Lab 11#

General notebook information

Buses#

Using MTA ridership data, view the bus ridership over time.

# your code here

311 and COVID#

Goal: Find 311 complaint types that increased or decreased when COVID-19 hit New York City in mid-March 2020.

This section is specific with the DataFrame names to make troubleshooting easier.
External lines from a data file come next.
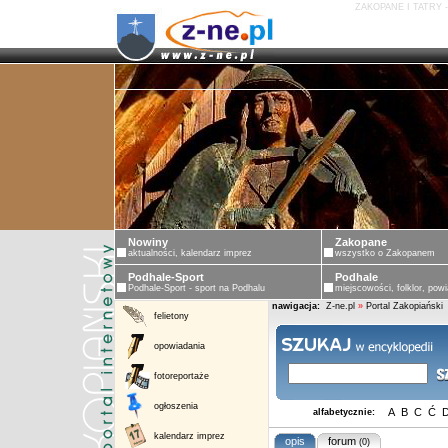
ZAKOPANE I TATRY 
Nowiny
Zakopane
aktualności, kalendarz imprez
wszystko o Zakopanem
Podhale-Sport
Podhale
Podhale-Sport - sport na Podhalu
miejscowości, folklor, powi
nawigacja:
Z-ne.pl
»
Portal Zakopiański
felietony
opowiadania
fotoreportaże
ogłoszenia
A
B
C
Ć
alfabetycznie:
kalendarz imprez
opis
forum
(0)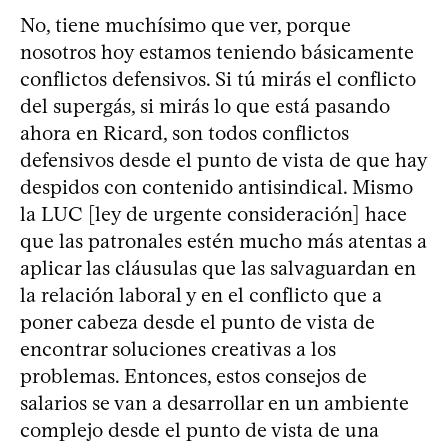
No, tiene muchísimo que ver, porque
nosotros hoy estamos teniendo básicamente
conflictos defensivos. Si tú mirás el conflicto
del supergás, si mirás lo que está pasando
ahora en Ricard, son todos conflictos
defensivos desde el punto de vista de que hay
despidos con contenido antisindical. Mismo
la LUC [ley de urgente consideración] hace
que las patronales estén mucho más atentas a
aplicar las cláusulas que las salvaguardan en
la relación laboral y en el conflicto que a
poner cabeza desde el punto de vista de
encontrar soluciones creativas a los
problemas. Entonces, estos consejos de
salarios se van a desarrollar en un ambiente
complejo desde el punto de vista de una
Step 0: Download the data#

Download 311 data for Created Dates between 2020 Jan 01 12:00:00 AM and 2020 Mar 31 11:59:59 PM. It should be around 548k rows.

Step 1: Load data#

Read the data into a DataFrame called df_2020.

# your code here

Step 2: Convert dates#

Ensure that timestamp columns are represented as datetimes.

# your code here

Step 3: Date counts#

Create a DataFrame called date_counts that shows the number of requests per Complaint Type per day.

# your code here

Step 4: Plotting over time#

Create a line chart of the count of complaints over time, one line per Complaint Type.

# your code here

This has the information we need, but is a lot to look at. Let’s only show complaint types that changed greatly (in March 2020) relative to the same period in the previous year (March 2019).

Step 5: March 2020 counts#

Create a DataFrame called mar_counts that has the count of each Complaint Type in March 2020 in a column called 2020. Use .to_frame() (instead of .reset_index()) to use the Complaint Type as the index. It should end up looking something like this:

Complaint Type

2020

APPLIANCE

824

Abandoned Vehicle

2500

Adopt-A-Basket

7

Note there is no numeric index.

# your code here

Step 6: Get March 2019 data#

Follow Steps 0-2 again, this time with 311 requests for all of March 2019. Name the DataFrame mar_2019.

Similar to Step 0, if having trouble downloading, you can load from:

https://storage.googleapis.com/python-public-policy2/data/311_mar_2019.csv.zip

# your code here

Step 7: March 2019 counts#

  1. Get the Complaint Type counts for March 2019.

  2. Add these to the mar_counts DataFrame as a column called 2019.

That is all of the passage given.